Task directions: Would you please reproduce all the entries word for word, minus the pictures?

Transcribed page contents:
::::
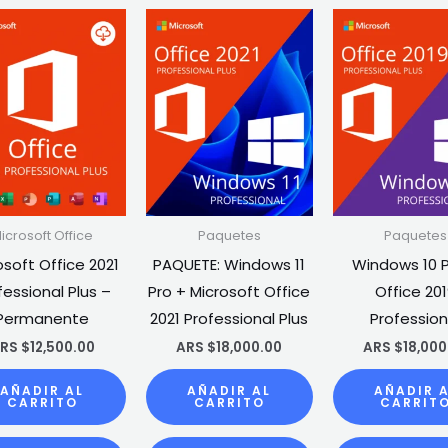
icrosoft Office
Paquetes
Paquetes
osoft Office 2021
PAQUETE: Windows 11
Windows 10 P
fessional Plus –
Pro + Microsoft Office
Office 20
Permanente
2021 Professional Plus
Profession
RS $
12,500.00
ARS $
18,000.00
ARS $
18,000
AÑADIR AL
AÑADIR AL
AÑADIR 
CARRITO
CARRITO
CARRIT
::::
Solution to this task:
icrosoft Office
Paquetes
Paquetes
osoft Office 2021
PAQUETE: Windows 11
Windows 10 P
fessional Plus –
Pro + Microsoft Office
Office 20
Permanente
2021 Professional Plus
Profession
RS $
12,500.00
ARS $
18,000.00
ARS $
18,000
AÑADIR AL
AÑADIR AL
AÑADIR 
CARRITO
CARRITO
CARRIT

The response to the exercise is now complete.